Ion Source DUIS-2010 - Enabling even higher throughput analysis

Significance of the topic

In high-throughput pharmaceutical and chemical synthesis environments, ensuring that newly created compounds are reliably detected by LC-MS is critical for accelerating research and avoiding false negatives. Traditional approaches using separate ionization modes can miss analytes or complicate workflows when switching between techniques.

Objectives and study overview

This technical report introduces the Dual Ion Source DUIS-2010, designed to perform electrospray ionization (ESI) and atmospheric pressure chemical ionization (APCI) simultaneously in a single LC-MS run. The goal is to maximize detection coverage across a broad polarity and molecular weight range without mode switching delays or missed peaks.

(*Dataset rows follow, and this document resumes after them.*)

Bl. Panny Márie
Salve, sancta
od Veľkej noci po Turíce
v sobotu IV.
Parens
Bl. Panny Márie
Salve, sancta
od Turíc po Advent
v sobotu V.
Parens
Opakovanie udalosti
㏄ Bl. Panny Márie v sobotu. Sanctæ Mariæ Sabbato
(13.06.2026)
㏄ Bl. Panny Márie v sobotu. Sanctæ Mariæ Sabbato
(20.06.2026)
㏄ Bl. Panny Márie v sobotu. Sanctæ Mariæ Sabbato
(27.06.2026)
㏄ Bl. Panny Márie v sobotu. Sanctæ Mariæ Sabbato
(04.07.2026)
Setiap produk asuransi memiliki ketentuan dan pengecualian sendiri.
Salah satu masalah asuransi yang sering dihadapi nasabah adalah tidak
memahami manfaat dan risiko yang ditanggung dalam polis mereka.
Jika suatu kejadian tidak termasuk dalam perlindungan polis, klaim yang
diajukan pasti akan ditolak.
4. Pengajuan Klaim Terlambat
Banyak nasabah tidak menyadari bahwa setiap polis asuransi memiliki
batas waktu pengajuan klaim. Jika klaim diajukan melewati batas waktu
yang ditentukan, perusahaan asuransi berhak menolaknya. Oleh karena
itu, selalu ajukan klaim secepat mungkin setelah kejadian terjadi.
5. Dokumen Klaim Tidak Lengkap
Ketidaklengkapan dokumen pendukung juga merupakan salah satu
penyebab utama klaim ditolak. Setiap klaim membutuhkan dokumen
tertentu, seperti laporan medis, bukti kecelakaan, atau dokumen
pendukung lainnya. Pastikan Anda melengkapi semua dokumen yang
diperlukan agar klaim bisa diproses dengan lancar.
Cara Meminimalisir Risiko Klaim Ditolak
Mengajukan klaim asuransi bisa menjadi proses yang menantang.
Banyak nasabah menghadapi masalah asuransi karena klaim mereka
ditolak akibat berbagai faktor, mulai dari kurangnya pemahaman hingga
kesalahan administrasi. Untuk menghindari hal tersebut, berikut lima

Methodology and instrumentation

The study details the design of the DUIS-2010, which integrates an ESI probe upstream of an APCI corona discharge region heated by a block heater. Sample droplets generated by ESI are first ionized during spray desolvation, then remaining neutral molecules are volatilized and subjected to APCI ionization by corona discharge. Key steps include:

• Introduction of sample into ESI probe and formation of charged droplets.
• Desolvation with heated drying gas and block heater.
• Secondary ionization of residual vapor by APCI reagent ions.
• Collection of both ESI and APCI ions into the mass analyzer.

Used instrumentation

• LCMS-2010EV mass spectrometer
• Dual Ion Source DUIS-2010
• Prominence UFLC ultra-fast HPLC system
• XR-ODS high-resolution column

Main results and discussion

Comparative analyses of a mixed sample (streptomycin, acetophenone, butyl paraben) demonstrated that the DUIS-2010 yielded balanced chromatographic responses: streptomycin detected via ESI, acetophenone via APCI, and butyl paraben in both polarities. No peaks were lost due to mode switching. High-speed analyses of N-methyl carbamate pesticides on the Prominence UFLC achieved ultra-fast separation with methomyl showing area repeatability of 1.2%.

Benefits and practical applications

The DUIS-2010 simplifies LC-MS workflows by eliminating manual ion-mode changes, reducing analysis time and risk of missed detections. Its compatibility with rapid HPLC makes it ideal for multi-component synthesis screening, impurity profiling, and QA/QC tasks in pharmaceutical development.

Future trends and applications

Integration of simultaneous dual-ion sources with emerging ultra-high-resolution mass spectrometers and automated sample handling promises even greater throughput. Further miniaturization and coupling with high-sensitivity detectors could expand applications into metabolomics, environmental analysis, and clinical diagnostics.

Conclusion

The DUIS-2010 dual ion source achieves true high-throughput LC-MS by capturing both ESI and APCI ions in a single run. Combined with ultra-fast LC systems, it offers a streamlined, robust platform for comprehensive compound analysis across a wide polarity and molecular weight spectrum.